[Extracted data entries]
· · · · · · ·
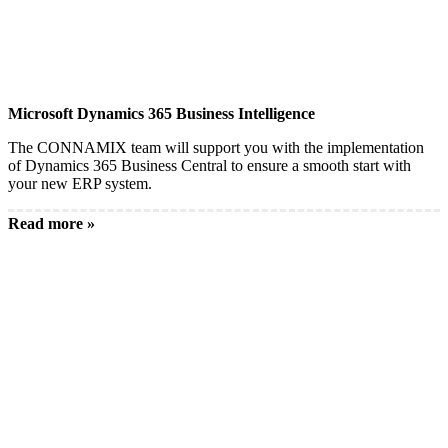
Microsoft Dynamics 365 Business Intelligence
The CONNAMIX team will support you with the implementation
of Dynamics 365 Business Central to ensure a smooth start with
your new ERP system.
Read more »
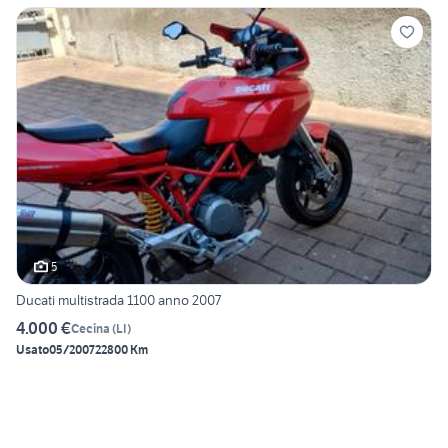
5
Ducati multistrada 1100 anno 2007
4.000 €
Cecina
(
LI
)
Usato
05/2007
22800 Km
· · · · · · ·
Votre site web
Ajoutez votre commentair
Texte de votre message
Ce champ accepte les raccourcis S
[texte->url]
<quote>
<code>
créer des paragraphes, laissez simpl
· · · · · · ·
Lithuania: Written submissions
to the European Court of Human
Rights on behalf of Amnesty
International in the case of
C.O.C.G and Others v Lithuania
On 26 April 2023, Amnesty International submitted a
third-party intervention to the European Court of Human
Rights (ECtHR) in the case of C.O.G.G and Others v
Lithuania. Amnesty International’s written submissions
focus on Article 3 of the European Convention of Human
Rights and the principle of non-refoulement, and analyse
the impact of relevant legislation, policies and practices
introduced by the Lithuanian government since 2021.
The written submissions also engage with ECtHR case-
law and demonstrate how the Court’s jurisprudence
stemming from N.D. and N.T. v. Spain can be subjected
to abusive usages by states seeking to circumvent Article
· · · · · · ·
[What needs to be done]
Copy each line of the data that contains the word "ECtHR".

[Output for this task]
Rights (ECtHR) in the case of C.O.G.G and Others v
The written submissions also engage with ECtHR case-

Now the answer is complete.